__REQUIREMENT__. When you reach the line containing "version française (322, 333)" in the entries below, begin reproducing lines exactly, and stop once the line containing "20代 (265, 1645)" is done.

▼

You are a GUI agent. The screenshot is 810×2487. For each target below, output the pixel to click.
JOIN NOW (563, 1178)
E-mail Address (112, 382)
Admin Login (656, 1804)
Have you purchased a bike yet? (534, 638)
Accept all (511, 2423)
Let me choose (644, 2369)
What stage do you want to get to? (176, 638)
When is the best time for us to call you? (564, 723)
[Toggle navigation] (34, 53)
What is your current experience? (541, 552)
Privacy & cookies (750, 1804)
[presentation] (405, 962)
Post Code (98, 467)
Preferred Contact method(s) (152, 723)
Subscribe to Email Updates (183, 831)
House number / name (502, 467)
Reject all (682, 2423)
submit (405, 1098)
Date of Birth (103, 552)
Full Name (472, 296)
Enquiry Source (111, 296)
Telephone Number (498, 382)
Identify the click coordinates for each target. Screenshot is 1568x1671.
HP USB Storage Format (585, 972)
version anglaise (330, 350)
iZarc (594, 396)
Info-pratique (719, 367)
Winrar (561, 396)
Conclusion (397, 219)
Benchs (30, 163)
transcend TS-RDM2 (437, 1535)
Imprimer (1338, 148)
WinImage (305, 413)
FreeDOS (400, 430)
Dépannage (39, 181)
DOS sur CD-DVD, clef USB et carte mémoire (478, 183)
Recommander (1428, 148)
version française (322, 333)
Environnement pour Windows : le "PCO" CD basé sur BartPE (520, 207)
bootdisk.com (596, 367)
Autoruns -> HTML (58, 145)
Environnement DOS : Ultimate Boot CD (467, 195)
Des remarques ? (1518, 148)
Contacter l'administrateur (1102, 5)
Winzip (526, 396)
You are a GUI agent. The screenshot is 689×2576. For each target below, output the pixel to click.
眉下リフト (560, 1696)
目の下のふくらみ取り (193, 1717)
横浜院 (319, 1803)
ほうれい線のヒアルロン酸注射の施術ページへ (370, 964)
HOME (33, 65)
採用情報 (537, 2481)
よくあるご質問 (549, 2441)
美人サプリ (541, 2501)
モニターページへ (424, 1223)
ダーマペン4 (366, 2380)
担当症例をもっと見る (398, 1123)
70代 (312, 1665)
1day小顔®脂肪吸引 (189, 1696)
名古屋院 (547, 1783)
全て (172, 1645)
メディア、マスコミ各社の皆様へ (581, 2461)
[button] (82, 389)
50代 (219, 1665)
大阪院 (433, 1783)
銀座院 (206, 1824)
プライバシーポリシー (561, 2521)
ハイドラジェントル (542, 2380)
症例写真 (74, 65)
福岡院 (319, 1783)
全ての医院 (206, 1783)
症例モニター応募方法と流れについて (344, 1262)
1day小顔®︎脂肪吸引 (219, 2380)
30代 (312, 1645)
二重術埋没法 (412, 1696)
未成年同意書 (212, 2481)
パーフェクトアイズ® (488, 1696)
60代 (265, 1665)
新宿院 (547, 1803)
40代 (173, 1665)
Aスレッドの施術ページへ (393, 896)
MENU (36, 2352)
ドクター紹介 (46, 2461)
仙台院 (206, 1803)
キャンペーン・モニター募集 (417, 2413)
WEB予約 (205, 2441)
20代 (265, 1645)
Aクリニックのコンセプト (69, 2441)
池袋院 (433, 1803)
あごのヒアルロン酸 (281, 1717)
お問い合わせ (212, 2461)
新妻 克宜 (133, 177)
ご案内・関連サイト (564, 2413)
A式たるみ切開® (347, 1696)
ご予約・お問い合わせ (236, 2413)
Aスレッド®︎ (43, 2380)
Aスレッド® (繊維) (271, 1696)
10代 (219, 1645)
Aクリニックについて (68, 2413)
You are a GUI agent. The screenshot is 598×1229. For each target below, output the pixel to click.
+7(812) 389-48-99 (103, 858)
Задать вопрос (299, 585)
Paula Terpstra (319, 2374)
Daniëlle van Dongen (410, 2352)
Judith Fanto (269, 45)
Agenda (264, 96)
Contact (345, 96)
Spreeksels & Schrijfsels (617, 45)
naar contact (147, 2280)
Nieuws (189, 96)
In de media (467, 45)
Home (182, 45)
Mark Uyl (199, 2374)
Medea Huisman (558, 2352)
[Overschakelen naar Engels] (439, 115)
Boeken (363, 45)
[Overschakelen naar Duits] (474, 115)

▲

__SOLUTION TO THIS TASK__.
version française (322, 333)
Environnement pour Windows : le "PCO" CD basé sur BartPE (520, 207)
bootdisk.com (596, 367)
Autoruns -> HTML (58, 145)
Environnement DOS : Ultimate Boot CD (467, 195)
Des remarques ? (1518, 148)
Contacter l'administrateur (1102, 5)
Winzip (526, 396)
You are a GUI agent. The screenshot is 689×2576. For each target below, output the pixel to click.
眉下リフト (560, 1696)
目の下のふくらみ取り (193, 1717)
横浜院 (319, 1803)
ほうれい線のヒアルロン酸注射の施術ページへ (370, 964)
HOME (33, 65)
採用情報 (537, 2481)
よくあるご質問 (549, 2441)
美人サプリ (541, 2501)
モニターページへ (424, 1223)
ダーマペン4 (366, 2380)
担当症例をもっと見る (398, 1123)
70代 (312, 1665)
1day小顔®脂肪吸引 (189, 1696)
名古屋院 (547, 1783)
全て (172, 1645)
メディア、マスコミ各社の皆様へ (581, 2461)
[button] (82, 389)
50代 (219, 1665)
大阪院 (433, 1783)
銀座院 (206, 1824)
プライバシーポリシー (561, 2521)
ハイドラジェントル (542, 2380)
症例写真 (74, 65)
福岡院 (319, 1783)
全ての医院 (206, 1783)
症例モニター応募方法と流れについて (344, 1262)
1day小顔®︎脂肪吸引 (219, 2380)
30代 (312, 1645)
二重術埋没法 (412, 1696)
未成年同意書 (212, 2481)
パーフェクトアイズ® (488, 1696)
60代 (265, 1665)
新宿院 (547, 1803)
40代 (173, 1665)
Aスレッドの施術ページへ (393, 896)
MENU (36, 2352)
ドクター紹介 (46, 2461)
仙台院 (206, 1803)
キャンペーン・モニター募集 (417, 2413)
WEB予約 (205, 2441)
20代 (265, 1645)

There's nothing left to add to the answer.